El mundo antiguo nunca volvió a ser igual después de la peste antonina. El mundo medieval nunca volvió a ser igual después de la peste negra. El mundo nuestro probablemente volverá a ser igual después de la pandemia de coronavirus. Los antiguos y los medievales aún podían cambiar, para mejor o para peor. Nosotros, en cambio, ya no podemos. Nos hemos agotado. No sólo hemos perdido ya toda capacidad de asombro: también toda voluntad de cambio o mejoría.
La capacidad de autoengaño del ser humano es infinita. Uno escucha hablar a la gente de tantas cosas absurdas, les escucha decir y repetir tanto que el mundo ya no volverá a ser el mismo después de esta pandemia, que no volveremos a ser los mismos, que nuestro estilo de vida cambiará de forma drástica, que uno no puede impedirse una sonrisa descreída. Uno escucha hablar tanto y con tal insistencia del mundo de la “pospandemia”, como si ya hubiésemos rebasado el mal presente, que a uno le da por pensar que todo esto sólo son palabras vacías en los labios de quienes las pronuncian. Estamos acorralados por un virus nanoscópico, amenazados por un enemigo invisible, lastrados por una catástrofe global que recién empieza a causar estragos, y ya queremos especular sobre el mundo inmediato por venir. Es una necedad: instalados en el centro mismo del desastre, queremos saber lo que vendrá tras el desastre. ¿Acaso podemos saber con certeza qué tipo de mundo saldrá de la pandemia?
Nos preocupa demasiado, nos obsesiona volver a la normalidad, al mundo tal como lo conocíamos, a nuestras vidas de antes del virus. Creemos falsamente que la pandemia viral es el problema. Con su danza de la muerte, nos azota y nos diezma, pero ella no es el problema, incluso si nos niega los besos y los abrazos. La pandemia es sólo un paréntesis, una pausa global, un tiempo de suspensión entre dos tiempos, un mal entre otros dos males: la normalidad que dejamos atrás y la normalidad a la que ansiamos volver.
Después de la pandemia, el mundo volverá a ser el mismo de siempre: perverso, injusto y desigual. Cierto: habrá un fuerte impacto en la economía global, pero nuestro estilo de vida no cambiará para nada. Seguiremos siendo esclavos del consumo y depredadores de la naturaleza. Puede que nuestros hábitos y protocolos sanitarios mejoren, convirtiéndonos en maniáticos de la limpieza, en seres ridículamente asépticos. La humanidad seguirá siendo la misma: inclemente, malvada y egoísta. Solo algunos, unos pocos, habrán comprendido mejor. Nada más. El mundo volverá a ser el mismo, pero ahora podrá comprenderse mejor.

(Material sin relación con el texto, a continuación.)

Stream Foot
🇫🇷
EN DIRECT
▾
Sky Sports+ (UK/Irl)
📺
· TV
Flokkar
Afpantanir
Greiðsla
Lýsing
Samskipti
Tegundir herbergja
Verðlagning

¿Encerrar y vigilar? El encierro doméstico confirma el acatamiento de las leyes y ordenanzas del Estado, y niega provisionalmente cualquier asomo de socialidad. La dicotomía entre lo público y lo privado desaparece. Lo público es ahora el espacio a evitar a toda costa, al menos por un buen tiempo, por temor al contagio del virus. Lo público, lo social, es ese espacio temporalmente cerrado hasta nuevo aviso. Y sólo queda lo privado, lo íntimo, el espacio de la reclusión, pero no de la acción.

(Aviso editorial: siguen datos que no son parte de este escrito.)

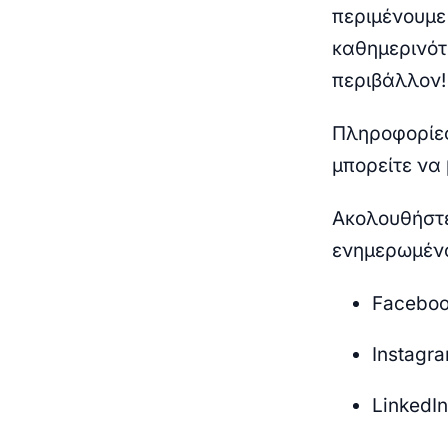
περιμένουμε
καθημερινότ
περιβάλλον!
Πληροφορίες
μπορείτε να 
Ακολουθήστε
ενημερωμένο
Facebo
Instagr
LinkedI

Tedioso, asfixiante, insoportable, el aislamiento preventivo ha hecho posible cultivar la reflexión, la creatividad, incluso la solidaridad a distancia. Sin embargo, desde ese reducido ámbito individual no es posible fraguar una acción colectiva, coordinada y solidaria capaz de producir cambios significativos. La cuarentena no es una mera "experiencia" o "vivencia" más: es una experiencia límite. Y son las experiencias límites las que nos hacen cambiar. Pero si esta experiencia no nos hace cambiar, si no nos lleva a revisarnos y a cuestionar radicalmente el mundo en que vivimos y morimos, de nada habrá servido, de nada la habremos vivido.
No es la pandemia lo que nos individualiza y aísla a unos de otros. Es el modelo de sociedad y su estilo vida enfermizo los que vienen haciéndolo desde mucho antes. Es el "sálvese quien pueda" neoliberal desde que cayera el Muro de Berlín hace treinta años. Es el mundo que exalta el afán de lucro y el éxito individual por encima de todo, que niega la solidaridad y elimina las redes de seguridad social, fomentando la injusticia y la inequidad, convirtiendo la salud, la educación y la cultura de los pueblos en meras mercancías.
Al atormentado doctor Rieux de la célebre novela La peste, de Albert Camus, le interesaba ante todo la salud del hombre y no la salvación del alma. El médico no podía ir tan lejos. Nosotros, los de este siglo, hemos perdido el alma y estamos a punto de perder también la salud.